錦です。
AMDは、ハンドヘルドゲーム機向けの新しいAPU「Ryzen Z1」シリーズを発表しました。
ハンドヘルド
ハンドヘルドゲーム機とは、AYANEOのようなコントローラが左右についたタイプのコンピュータフォームファクタです。
ハンドヘルドゲーム機としては、はるか昔にPSPやPS Vitaのようなゲームコンソールがあり、そして現代にはNintendo Switchがあります。そして、近年はCPU内蔵のGPUの性能が向上したこと(特にRyzen)によって、普通のPCの一部としてハンドヘルドゲーム機が登場するようになっています。例としてはAYANEOが挙げられます。
RyzenはそのハンドヘルドゲーミングPCで非常に高いシェアを誇っています。

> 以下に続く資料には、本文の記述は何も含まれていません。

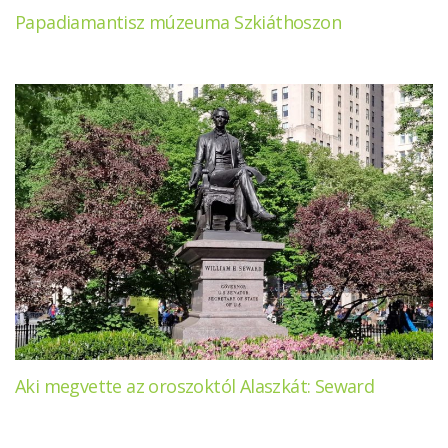
Papadiamantisz múzeuma Szkiáthoszon
Aki megvette az oroszoktól Alaszkát: Seward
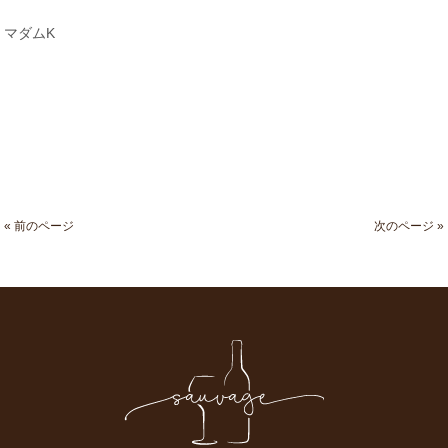
マダムK
« 前のページ
次のページ »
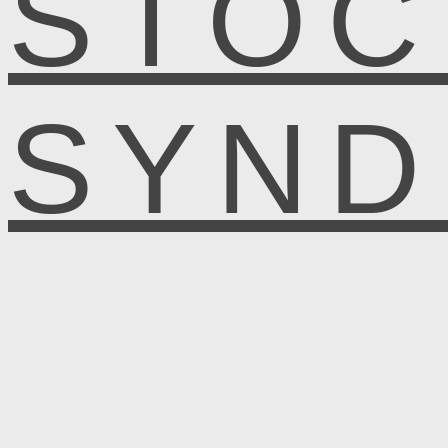
STOC
SYN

AYANEOはRyzenを採用している他、Valveが販売している「Steam Deck」もRyzenブランドではありませんが、カスタムAMD APUが搭載されています。AMDはハンドヘルドゲーム機に対して、これまでラップトップ向けの末尾UのAPUを提供していましたが、今回はハンドヘルドゲーム機用のAPUを発売しました。
Ryzen Z1
「Ryzen Z1」シリーズはそのハンドヘルドゲーム機用のAPUです。「Ryzen Z1」と「Ryzen Z1 Extream」が提供されます。
仕様を以下にまとめます。
Ryzen Z1 | Ryzen Z1 Extream |
|
---|---|---|
CPU | Zen 4 | Zen 4 |
コア/ スレッド |
6C/12T | 8C/16T |
L2 Cache | 6MB | 8MB |
L3 Cache | 16MB | 16MB |
GPU | RDNA 3 | RDNA 3 |
CU数 | 4 | 12 |
cTDP | 15~30W | 15~30W |
Ryzen Z1シリーズは、Zen 4 CPUとRDNA 3 GPUから構成されます。GPUについてはRadeon Super Resolution(RSR)の他、Radeon Chill、Radeon Image Sharpening、AMD LinkなどのGPU機能がAdrenalinを通して利用できます。RDNA 3搭載ということなのでおそらくハードウェアレイトレーシングにも対応するものと見られます。
インターフェイスとしては、USB4をサポートする他、メモリではLPDDR5やLPDDR5Xをサポートするとしています。
AMDはWindows 11とXbox Game Pass Ultimateとの親和性を強調しており、Ryzen Z1の「Smart Power Management Technology」によって優れたバッテリー駆動時間でゲームがプレイできるとしています。
性能
性能についてはある程度高くなっているようです。720pを1080にRSRでアップスケーリングし、低い設定にしたとき、CS:GOやGTA V、Forza Horizon 4と言った比較的軽量なゲームでは3桁FPSを発揮でき、CS:GOについてはRyzen Z1 Extreamで平均して217.5 FPS、Ryzen Z1で平均149.8 FPSの性能が出るとしています。
RDNA 3は非常に高い評価を得ており、Ryzen Z1 Extreamと同じ構成・規模の「Ryzen 7040」シリーズはグラフィック性能の高さが発売前から噂されています(GTX 16シリーズと同等程度とされています)。
詳しいグラフは以下を参照ください。
搭載製品
搭載する製品はASUSから登場します。ASUSは今月発表した「ROG Ally」にRyzen Z1シリーズを採用します。
ROG Allyは5月11日に詳細が発表されるとのことです。なお現時点でeGPUに対応することやデザインが明らかになっています。